In 1958, when the company was re-organized as a division of the Wehr Corporation, Wehr became the chairman of the board, a position he held until his retirement in 1963.

Venturedyne bought Wehr Steel in 1986.

===Todd Wehr Foundation===
Wehr left the bulk of his estate to a trust set up for charitable religious, scientific and educational purposes. Many Wisconsin universities and cultural organizations have benefited from the Todd Wehr Foundation, including Viterbo University, which received a grant to renovate the facility that now bears the name Todd Wehr Memorial Library. Marquette University also benefited from Wehr's philanthropy. Marquette has named its entire science complex after Wehr as well as a theater. The Milwaukee School of Engineering has an auditorium dedicated in his name as well.
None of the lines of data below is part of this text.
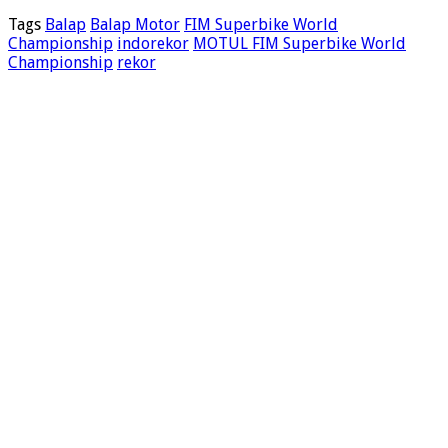
Tags
Balap
Balap Motor
FIM Superbike World
Championship
indorekor
MOTUL FIM Superbike World
Championship
rekor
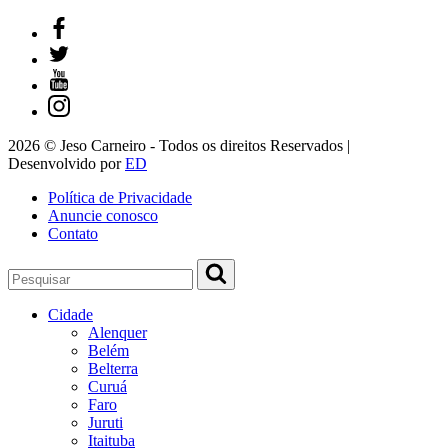
2026 © Jeso Carneiro - Todos os direitos Reservados |
Desenvolvido por
ED
Política de Privacidade
Anuncie conosco
Contato
Cidade
Alenquer
Belém
Belterra
Curuá
Faro
Juruti
Itaituba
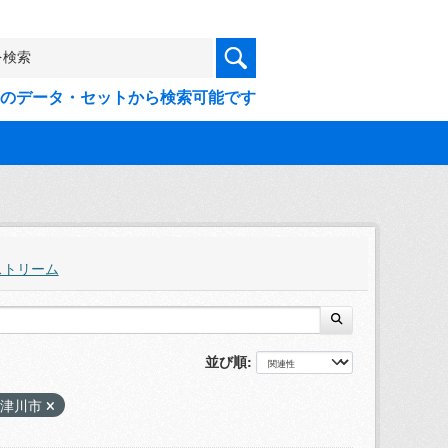
9件のデータ・セットから検索可能です
ストリーム
並び順
中津川市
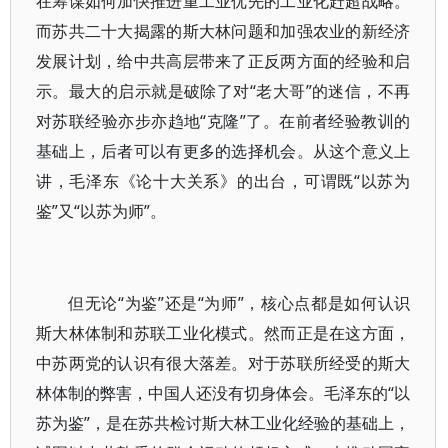
在筹谋如何加快推进重工业优先的工业化赶超战略。
而苏共二十大揭露的斯大林问题和加强农业的新经济
发展计划，给中共高层带来了正反两方面的经验和启
示。最大的启示就是破除了对“老大哥”的迷信，不再
对苏联经验亦步亦趋地“克隆”了。在前者经验教训的
基础上，后者可以有更多的选择机会。从这个意义上
讲，毛泽东《论十大关系》的出台，可谓既“以苏为
鉴”又“以苏为师”。
但无论“为鉴”还是“为师”，核心点都是如何认识
斯大林体制和苏联工业化模式。然而正是在这方面，
中苏两党的认识有很大落差。对于苏联所经受的斯大
林体制的弊害，中国人还没有切身体会。毛泽东的“以
苏为鉴”，是在苏共检讨斯大林工业化经验的基础上，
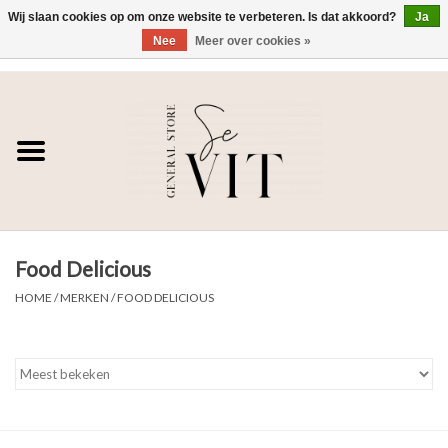
Wij slaan cookies op om onze website te verbeteren. Is dat akkoord?
Ja
Nee
Meer over cookies »
0 Artikelen - €0,00
Home
SE VIT
DAMES
Food Delicious
HEREN
HOME
/
MERKEN
/
FOOD DELICIOUS
WONEN
SALE DAMES
SALE HEREN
The Todd Wehr Foundation is focused primarily on local Milwaukee giving, with an emphasis on elementary and high schools. The foundation focuses on large memorial gifts payable over several years, with emphasis on capital projects affecting children.

==Legacy==

- Alverno College in Milwaukee, Wisconsin has a Todd Wehr Auditorium in Christopher Hall
- Carroll University in Waukesha has a Todd Wehr Memorial Library.
- Carthage College in Kenosha has a Todd Wehr Center, which houses the Dean of Students office, conference rooms, and a cafeteria.
- Lakeland College (Wisconsin) in Sheboygan has a Todd Wehr Center, which contains The Moose & Dona Woltzen Gymnasium, intramural fieldhouse, fitness center, weight room, and athletic offices.
- Concordia University Wisconsin in Mequon has a Todd Wehr Auditorium.
- Edgewood College in Madison, Wisconsin has a Todd Wehr Edgedome.
- Marquette University in Milwaukee, Wisconsin has a science complex and a theatre named after Wehr.
- The Medical College of Wisconsin in Wauwatosa has a Todd Wehr Memorial Library.
- Milwaukee School of Engineering had the Todd Wehr Conference Center. (The TWCC was renovated into a campus welcome center in 2021)
- Ripon College in Ripon has a building dedicated to Todd Wehr, which houses the mathematics, business, educational studies, and psychology departments.
- St. Norbert College in De Pere has a Todd Wehr Hall, which housings important student serving offices such as the Bookstore, the Registrar, Financial Aid, Student Accounts, Academic Service Learning, and the Academic Advising and Career Development Center.
- Viterbo University in La Crosse has a Todd Wehr Memorial Library.
- Wehr Nature Center, part of Milwaukee County Parks, is named after Wehr.
- Todd Wehr Alumni Center at Marian University in Fond du Lac, WI.
- Todd Wehr Theater in the Marcus Center for the Performing Arts in Milwaukee, WI.
- Todd Wehr Gymnasium at the Milwaukee Academy of Science
- Todd Wehr foundation supported St. Marcus Lutheran Church and school
- Todd Wehr foundation supported Wisconsin Lutheran High School
- Todd Wehr foundation supported Risen Savior Lutheran Church and school
- Todd Wehr Gymnasium at the Milwaukee Academy of Science in Milwaukee, Wisconsin.